• [Work item]: Among the entries below, find every line that contains the string "hohe", then copy it.

Extracted data entries
----

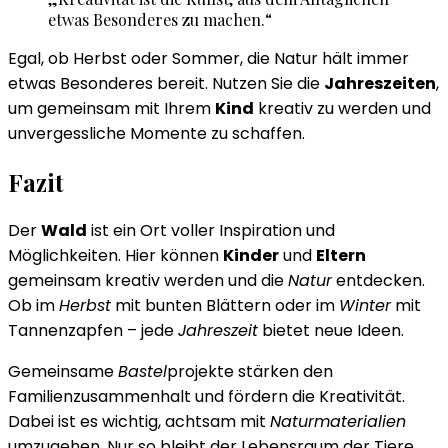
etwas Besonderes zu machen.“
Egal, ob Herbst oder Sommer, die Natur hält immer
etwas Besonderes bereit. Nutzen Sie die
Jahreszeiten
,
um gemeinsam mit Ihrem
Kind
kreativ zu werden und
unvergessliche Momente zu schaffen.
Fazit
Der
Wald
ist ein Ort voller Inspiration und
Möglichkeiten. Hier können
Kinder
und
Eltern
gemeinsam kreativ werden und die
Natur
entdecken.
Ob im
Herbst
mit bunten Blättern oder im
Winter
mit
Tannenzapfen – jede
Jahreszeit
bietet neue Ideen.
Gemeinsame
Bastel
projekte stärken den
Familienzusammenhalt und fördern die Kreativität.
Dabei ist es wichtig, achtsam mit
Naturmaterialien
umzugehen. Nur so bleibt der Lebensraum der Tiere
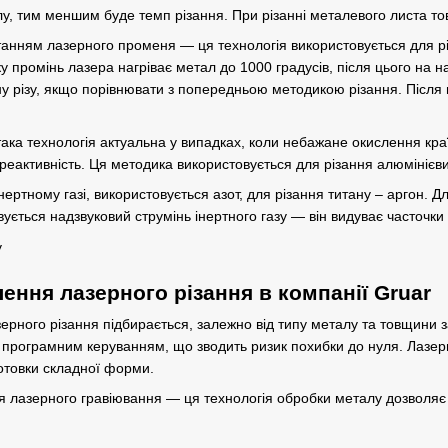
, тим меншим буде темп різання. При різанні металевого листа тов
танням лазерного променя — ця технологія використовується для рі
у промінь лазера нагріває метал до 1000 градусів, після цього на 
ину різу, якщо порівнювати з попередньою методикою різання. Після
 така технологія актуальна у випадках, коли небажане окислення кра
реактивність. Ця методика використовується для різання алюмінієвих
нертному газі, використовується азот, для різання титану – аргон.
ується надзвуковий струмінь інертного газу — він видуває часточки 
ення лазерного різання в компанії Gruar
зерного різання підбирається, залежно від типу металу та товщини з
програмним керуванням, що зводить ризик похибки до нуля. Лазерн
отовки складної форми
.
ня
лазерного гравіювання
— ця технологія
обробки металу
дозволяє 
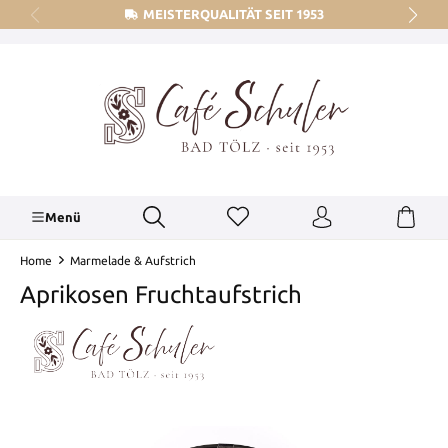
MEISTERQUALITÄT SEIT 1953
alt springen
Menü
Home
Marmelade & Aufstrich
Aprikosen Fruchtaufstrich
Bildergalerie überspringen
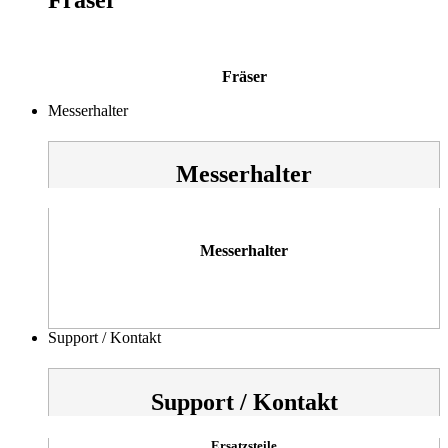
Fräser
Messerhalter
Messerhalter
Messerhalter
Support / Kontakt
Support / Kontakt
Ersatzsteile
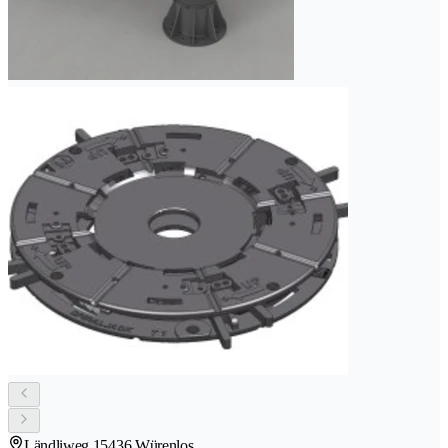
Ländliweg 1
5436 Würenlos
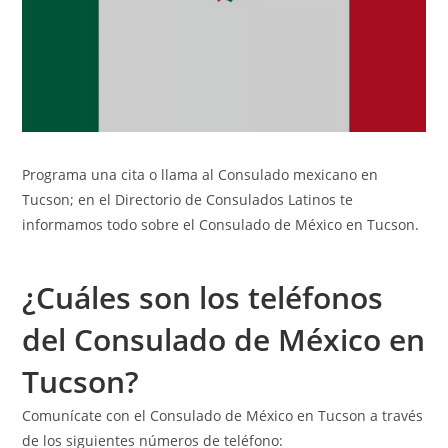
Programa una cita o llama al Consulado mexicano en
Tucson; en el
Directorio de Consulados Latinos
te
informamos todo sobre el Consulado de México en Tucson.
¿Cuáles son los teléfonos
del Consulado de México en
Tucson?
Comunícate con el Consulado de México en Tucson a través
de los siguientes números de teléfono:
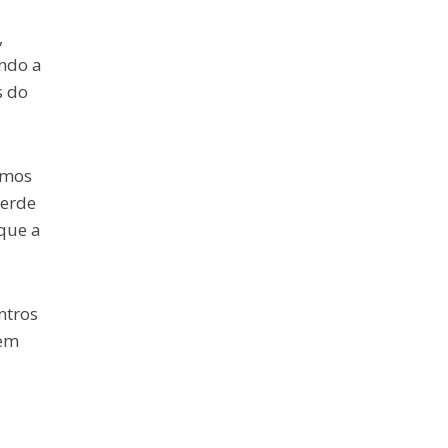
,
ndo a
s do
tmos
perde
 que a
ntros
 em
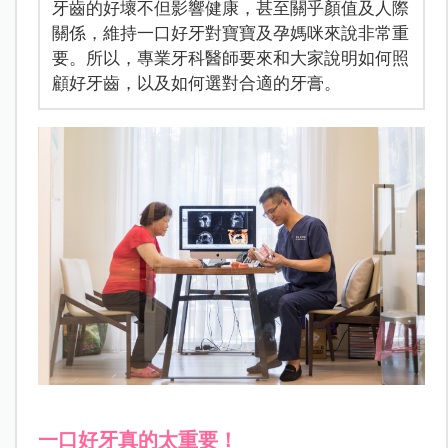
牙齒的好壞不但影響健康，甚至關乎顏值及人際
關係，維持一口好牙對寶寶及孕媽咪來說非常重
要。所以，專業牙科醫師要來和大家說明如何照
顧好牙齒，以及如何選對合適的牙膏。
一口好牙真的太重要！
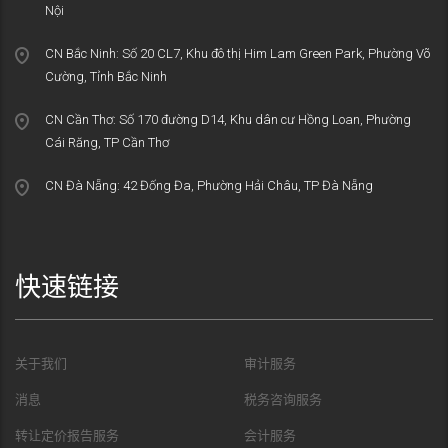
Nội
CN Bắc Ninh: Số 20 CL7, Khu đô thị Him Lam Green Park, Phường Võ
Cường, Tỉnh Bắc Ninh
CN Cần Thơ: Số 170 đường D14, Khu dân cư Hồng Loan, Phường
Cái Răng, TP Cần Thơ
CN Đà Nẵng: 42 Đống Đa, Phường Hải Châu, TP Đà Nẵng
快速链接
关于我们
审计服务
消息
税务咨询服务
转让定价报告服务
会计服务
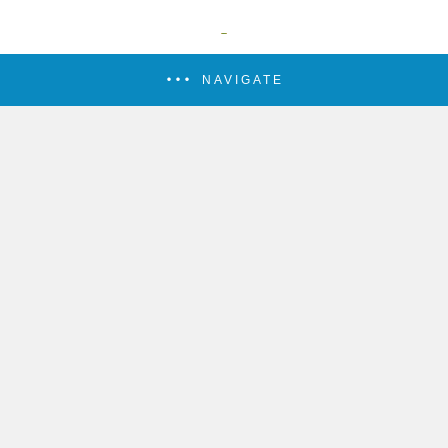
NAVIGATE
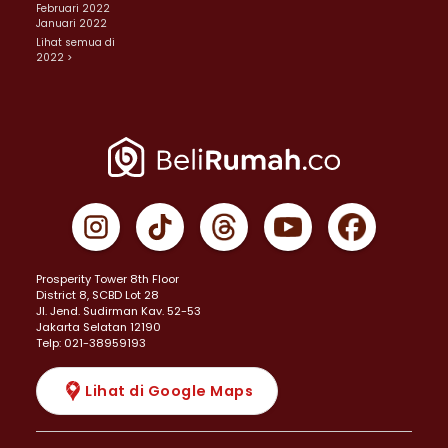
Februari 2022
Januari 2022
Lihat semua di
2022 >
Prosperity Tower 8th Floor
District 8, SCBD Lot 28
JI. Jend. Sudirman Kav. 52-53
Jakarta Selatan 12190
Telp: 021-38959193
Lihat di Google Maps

----

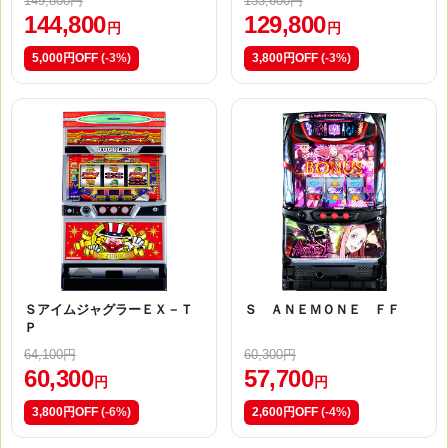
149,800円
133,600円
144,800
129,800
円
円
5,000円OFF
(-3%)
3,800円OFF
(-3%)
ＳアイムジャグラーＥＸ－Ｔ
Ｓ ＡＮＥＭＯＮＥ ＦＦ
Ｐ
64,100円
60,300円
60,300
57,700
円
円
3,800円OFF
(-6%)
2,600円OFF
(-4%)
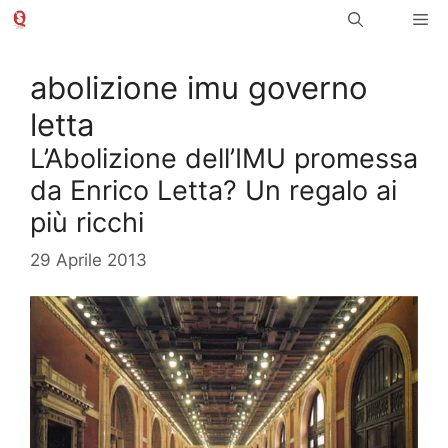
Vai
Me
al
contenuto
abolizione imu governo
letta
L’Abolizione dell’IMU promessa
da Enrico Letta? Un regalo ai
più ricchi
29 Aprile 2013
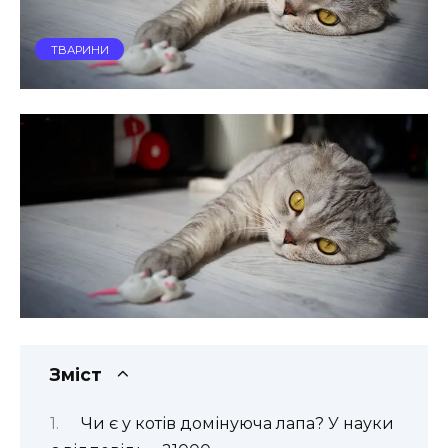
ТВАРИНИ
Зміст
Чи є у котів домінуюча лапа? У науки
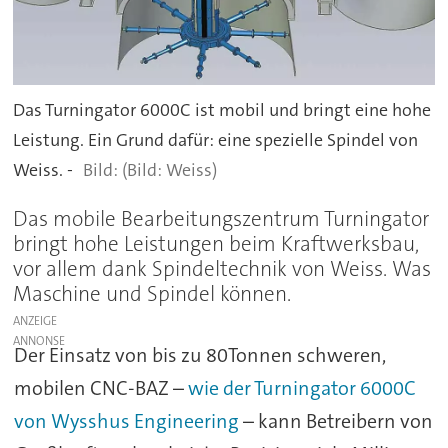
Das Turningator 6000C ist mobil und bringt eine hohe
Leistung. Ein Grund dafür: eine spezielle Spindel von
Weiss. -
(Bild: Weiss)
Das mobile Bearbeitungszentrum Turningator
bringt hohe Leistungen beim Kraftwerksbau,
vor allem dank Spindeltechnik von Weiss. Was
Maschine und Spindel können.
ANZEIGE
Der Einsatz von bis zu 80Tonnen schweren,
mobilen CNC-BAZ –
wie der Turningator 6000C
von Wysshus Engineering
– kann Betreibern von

----

• [Completed task]:
Das Turningator 6000C ist mobil und bringt eine hohe
bringt hohe Leistungen beim Kraftwerksbau,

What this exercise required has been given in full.